Below are some records. Return exactly their lines from the one containing "afirmando que pretendia" through the one containing "hyönteisten välityksellä. Myös", and drop the pictures.

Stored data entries
□ □ □ □

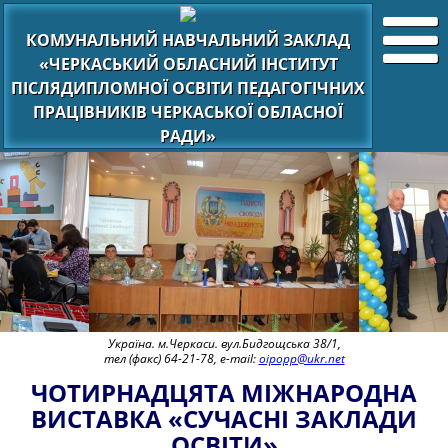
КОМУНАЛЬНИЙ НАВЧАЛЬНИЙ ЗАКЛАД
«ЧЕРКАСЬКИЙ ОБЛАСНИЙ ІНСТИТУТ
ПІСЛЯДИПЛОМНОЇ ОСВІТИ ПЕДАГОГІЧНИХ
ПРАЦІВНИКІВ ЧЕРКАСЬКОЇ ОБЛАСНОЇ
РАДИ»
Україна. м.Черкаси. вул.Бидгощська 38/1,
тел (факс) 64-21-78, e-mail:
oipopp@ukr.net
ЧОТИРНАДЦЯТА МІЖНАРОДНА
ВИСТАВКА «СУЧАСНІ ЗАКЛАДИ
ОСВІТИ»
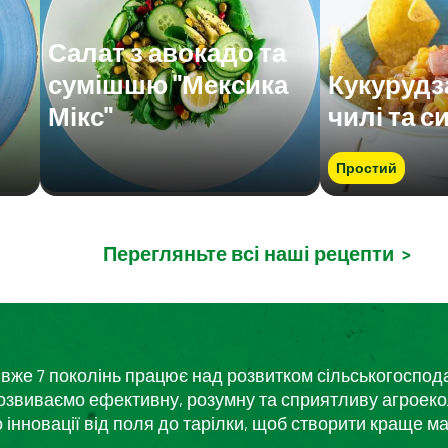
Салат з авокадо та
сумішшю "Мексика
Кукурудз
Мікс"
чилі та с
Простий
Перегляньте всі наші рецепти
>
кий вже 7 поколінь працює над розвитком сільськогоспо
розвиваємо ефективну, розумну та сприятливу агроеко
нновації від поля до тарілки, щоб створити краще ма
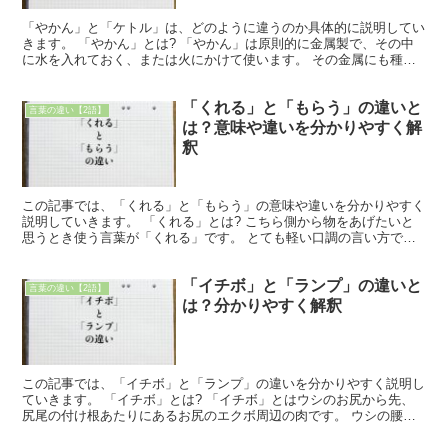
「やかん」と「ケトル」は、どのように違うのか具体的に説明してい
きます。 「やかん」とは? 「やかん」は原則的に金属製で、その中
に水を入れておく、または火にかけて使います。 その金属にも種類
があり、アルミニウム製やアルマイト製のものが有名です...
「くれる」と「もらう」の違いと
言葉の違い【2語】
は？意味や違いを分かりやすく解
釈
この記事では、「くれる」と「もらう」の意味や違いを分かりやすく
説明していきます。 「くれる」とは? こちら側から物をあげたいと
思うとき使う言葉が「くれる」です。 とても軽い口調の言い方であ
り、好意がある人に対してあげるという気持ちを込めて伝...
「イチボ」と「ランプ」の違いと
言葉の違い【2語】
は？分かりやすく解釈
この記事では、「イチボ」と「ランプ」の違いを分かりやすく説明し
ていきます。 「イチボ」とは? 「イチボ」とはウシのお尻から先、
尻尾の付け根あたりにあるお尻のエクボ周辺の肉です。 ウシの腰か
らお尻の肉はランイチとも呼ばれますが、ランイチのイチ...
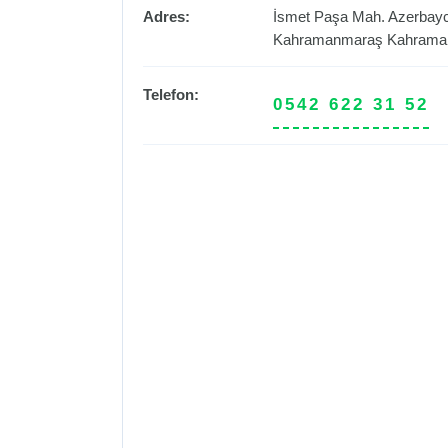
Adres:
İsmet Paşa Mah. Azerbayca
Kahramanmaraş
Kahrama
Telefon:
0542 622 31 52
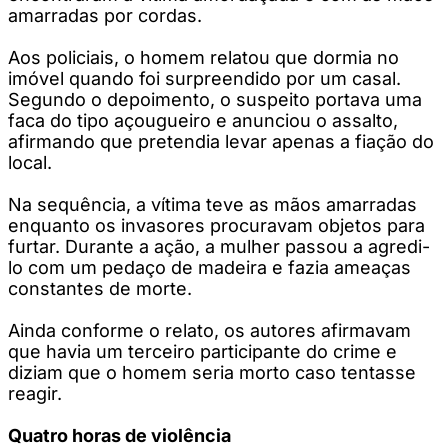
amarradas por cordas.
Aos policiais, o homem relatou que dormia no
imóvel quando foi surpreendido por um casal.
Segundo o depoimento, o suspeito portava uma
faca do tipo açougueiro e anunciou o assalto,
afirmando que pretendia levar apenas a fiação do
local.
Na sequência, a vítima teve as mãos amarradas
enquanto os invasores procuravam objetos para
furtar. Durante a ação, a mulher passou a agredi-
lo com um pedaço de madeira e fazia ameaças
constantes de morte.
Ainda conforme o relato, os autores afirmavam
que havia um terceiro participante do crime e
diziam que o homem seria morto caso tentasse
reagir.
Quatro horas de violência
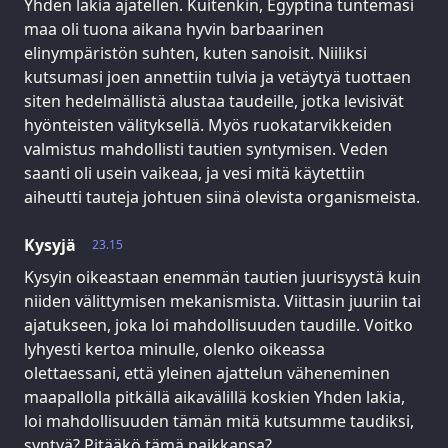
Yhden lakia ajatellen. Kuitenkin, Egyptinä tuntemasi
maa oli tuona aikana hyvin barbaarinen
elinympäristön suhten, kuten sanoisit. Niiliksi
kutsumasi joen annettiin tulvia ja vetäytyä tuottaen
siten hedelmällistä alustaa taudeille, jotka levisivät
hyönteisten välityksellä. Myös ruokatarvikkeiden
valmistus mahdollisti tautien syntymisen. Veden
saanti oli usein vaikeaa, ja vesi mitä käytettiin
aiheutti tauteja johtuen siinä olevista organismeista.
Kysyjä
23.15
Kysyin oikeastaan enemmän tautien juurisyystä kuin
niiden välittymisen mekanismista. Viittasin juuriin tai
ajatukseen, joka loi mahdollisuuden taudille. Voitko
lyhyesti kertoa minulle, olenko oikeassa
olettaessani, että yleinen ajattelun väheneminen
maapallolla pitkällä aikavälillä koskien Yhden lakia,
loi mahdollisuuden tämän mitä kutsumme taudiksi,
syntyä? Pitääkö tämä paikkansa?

□ □ □ □

**Output of the exercise**
afirmando que pretendia levar apenas a fiação do
local.
Na sequência, a vítima teve as mãos amarradas
enquanto os invasores procuravam objetos para
furtar. Durante a ação, a mulher passou a agredi-
lo com um pedaço de madeira e fazia ameaças
constantes de morte.
Ainda conforme o relato, os autores afirmavam
que havia um terceiro participante do crime e
diziam que o homem seria morto caso tentasse
reagir.
Quatro horas de violência
Yhden lakia ajatellen. Kuitenkin, Egyptinä tuntemasi
maa oli tuona aikana hyvin barbaarinen
elinympäristön suhten, kuten sanoisit. Niiliksi
kutsumasi joen annettiin tulvia ja vetäytyä tuottaen
siten hedelmällistä alustaa taudeille, jotka levisivät
hyönteisten välityksellä. Myös ruokatarvikkeiden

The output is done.